Do you guys remember the 3 R’s of conserving the environment? There’s REDUCE, REUSE, and RECYCLE, right?
Seems simple enough, right?
Clothing brand Burberry did not get this message as it was found out that they burned around $38 million dollars worth of clothing last year.
This decision has come under heavy criticism from the public and shareholders alike.
According to its annual report, the London-based company destroyed millions of dollars worth of its own products. More than a third of these were from the beauty products inventory.
The public was appalled by this utter waste of resources and outraged at the explanation the company provided.
Apparently, this was done to protect their intellectual property and to keep the value of the products up by preventing them from going into the so-called ‘gray market’, also known as the counterfeiting market.
Okay. Let’s take a moment to unpack that sentiment.
They are basically saying that if high-end buyers won’t buy their products within a certain period, they would rather burn them than donate them or repurpose them or literally any other option.
What’s worse is that Burberry is hardly the only company that does this.
Brands like Richemont, Nike, and even H&M has come under fire for doing the same as early as 2010.
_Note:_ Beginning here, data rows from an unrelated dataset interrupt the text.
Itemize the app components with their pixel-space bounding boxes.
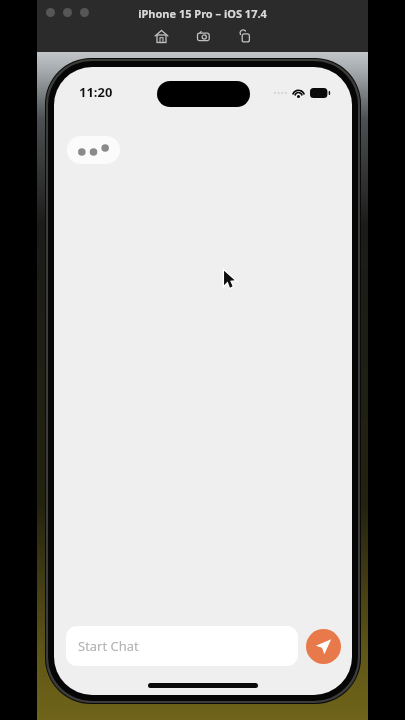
button[interactable]: Rotate [235, 26, 255, 46]
staticText: Start Chat [78, 637, 139, 655]
staticText: 11:20 [79, 83, 113, 101]
button[interactable]: Window control [80, 8, 89, 17]
button[interactable]: Screenshot [193, 26, 213, 46]
button[interactable]: Send [306, 629, 341, 664]
button[interactable]: Window control [63, 8, 72, 17]
button[interactable]: Assistant is typing [67, 136, 120, 164]
staticText: iPhone 15 Pro – iOS 17.4 [37, 6, 368, 21]
button[interactable]: Start Chat [66, 626, 298, 666]
button[interactable]: Home [151, 26, 171, 46]
button[interactable]: Window control [46, 8, 55, 17]
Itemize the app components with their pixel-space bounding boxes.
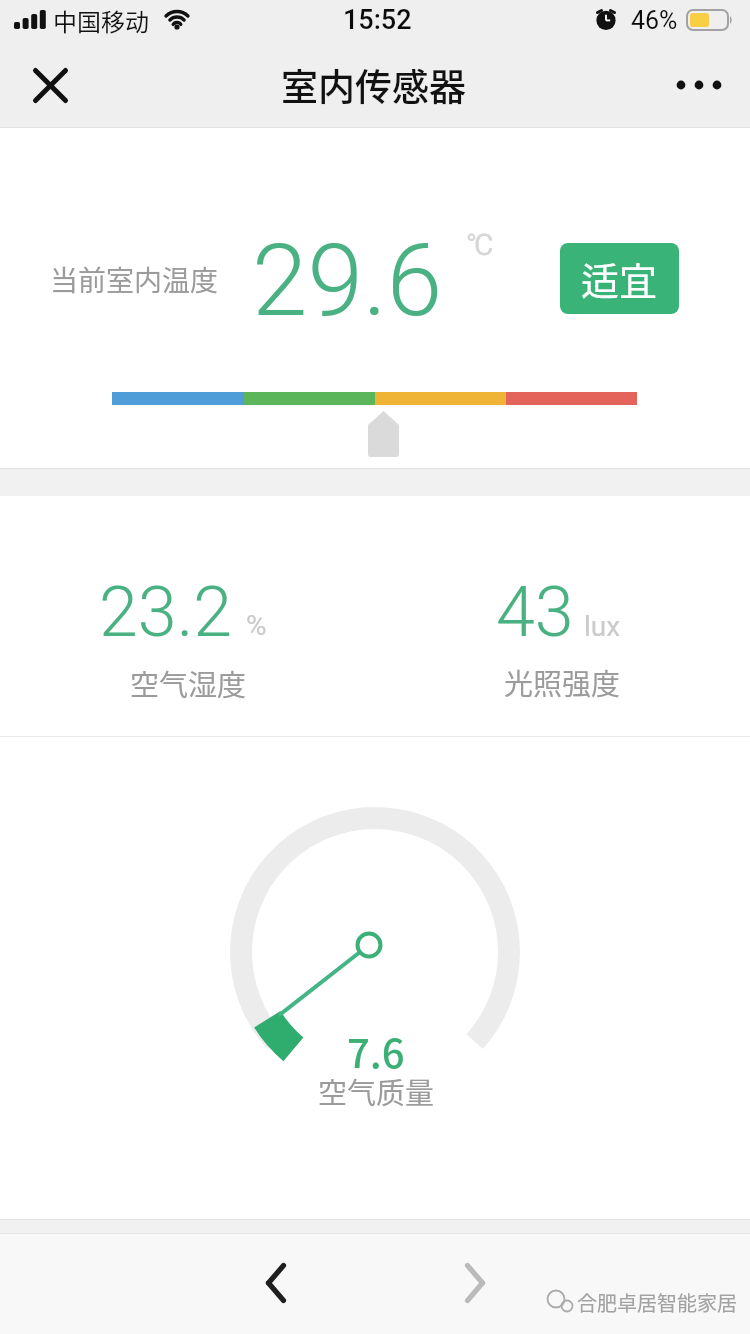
- staticText: ℃: [467, 227, 494, 262]
- button[interactable]: [667, 55, 731, 115]
- staticText: 光照强度: [504, 661, 621, 703]
- staticText: 中国移动: [53, 3, 149, 38]
- staticText: 适宜: [581, 251, 658, 306]
- staticText: 空气湿度: [130, 662, 247, 704]
- button[interactable]: 适宜: [560, 243, 679, 314]
- staticText: lux: [584, 610, 621, 643]
- staticText: %: [246, 609, 267, 642]
- staticText: 15:52: [343, 4, 412, 36]
- staticText: 室内传感器: [281, 58, 466, 112]
- staticText: 当前室内温度: [50, 259, 219, 300]
- staticText: 29.6: [252, 222, 443, 339]
- button[interactable]: [435, 1243, 515, 1323]
- staticText: 空气质量: [318, 1070, 435, 1112]
- staticText: 合肥卓居智能家居: [577, 1288, 737, 1317]
- button[interactable]: [236, 1243, 316, 1323]
- button[interactable]: [18, 53, 82, 117]
- staticText: 46%: [631, 6, 678, 35]
- staticText: 23.2: [99, 571, 233, 653]
- staticText: 43: [496, 571, 574, 653]
- staticText: 7.6: [347, 1022, 405, 1080]
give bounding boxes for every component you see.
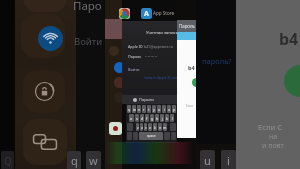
- button[interactable]: Rotation lock: [23, 70, 65, 113]
- staticText: c: [145, 125, 147, 130]
- staticText: s: [136, 116, 138, 121]
- staticText: d: [141, 116, 144, 121]
- staticText: пароль?: [202, 56, 232, 66]
- staticText: f: [146, 116, 148, 121]
- staticText: x: [141, 125, 143, 130]
- staticText: на: [269, 132, 278, 142]
- staticText: Войти: [74, 35, 103, 48]
- staticText: z: [137, 125, 139, 130]
- staticText: и повт: [262, 141, 284, 151]
- staticText: Пароль: [179, 23, 195, 29]
- staticText: Apple ID: [128, 44, 143, 49]
- staticText: Паро: [73, 0, 102, 14]
- staticText: App Store: [153, 10, 175, 16]
- staticText: g: [151, 116, 154, 121]
- staticText: o: [168, 107, 171, 112]
- staticText: w: [89, 153, 98, 168]
- staticText: Учетная запись: [146, 30, 179, 36]
- staticText: u: [204, 153, 211, 168]
- staticText: i: [164, 107, 165, 112]
- staticText: a: [130, 116, 133, 121]
- button[interactable]: Screen mirroring: [23, 119, 67, 165]
- staticText: p: [173, 107, 176, 112]
- staticText: Q: [4, 154, 12, 168]
- staticText: A: [144, 9, 149, 19]
- staticText: b4: [188, 64, 195, 71]
- staticText: r: [143, 107, 145, 112]
- staticText: Пароли: [139, 97, 154, 102]
- staticText: t: [148, 107, 150, 112]
- staticText: h: [156, 116, 159, 121]
- staticText: m: [163, 125, 167, 130]
- staticText: Пароль: [128, 54, 142, 59]
- staticText: q: [128, 107, 131, 112]
- staticText: y: [153, 107, 155, 112]
- staticText: Забыли Apple ID или пароль?: [144, 75, 193, 80]
- staticText: n: [159, 125, 162, 130]
- staticText: j: [162, 116, 163, 121]
- staticText: space: [147, 134, 156, 138]
- staticText: •••••••••: [145, 54, 158, 59]
- staticText: e: [138, 107, 141, 112]
- staticText: u: [158, 107, 161, 112]
- staticText: Войти: [128, 67, 140, 72]
- staticText: w: [133, 107, 136, 112]
- staticText: k: [166, 116, 168, 121]
- staticText: Если: [186, 104, 194, 108]
- button[interactable]: Wi-Fi: [38, 26, 63, 51]
- staticText: b41: [279, 28, 300, 50]
- staticText: b41@appstore.ru: [144, 44, 174, 49]
- staticText: l: [172, 116, 173, 121]
- staticText: q: [71, 153, 78, 168]
- staticText: i: [227, 153, 230, 168]
- staticText: Если С: [258, 122, 282, 132]
- staticText: v: [149, 125, 151, 130]
- staticText: b: [154, 125, 157, 130]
It really makes one wonder exactly how much companies value the so-called luxury goods they sell.
In a world where the wealth gap between the richest and the poorest are increasing, the environment is getting worse, and resources are becoming more scarce, high-end fashion companies like Burberry would rather burn their own products than let them be put to any other use.
What’s more, this idea that burning prevents counterfeiting is simply wrong.
What’s stopping someone from buying one legally and making knock-offs of that?
In any case, this whole controversy has been a great learning experience for most people in that they began learning about such practices within the fashion industry.
Perhaps with enough criticism, these big companies can finally move on from grossly wasteful practices like this one and aim for a more ethical and environmentally conscious way of doing business.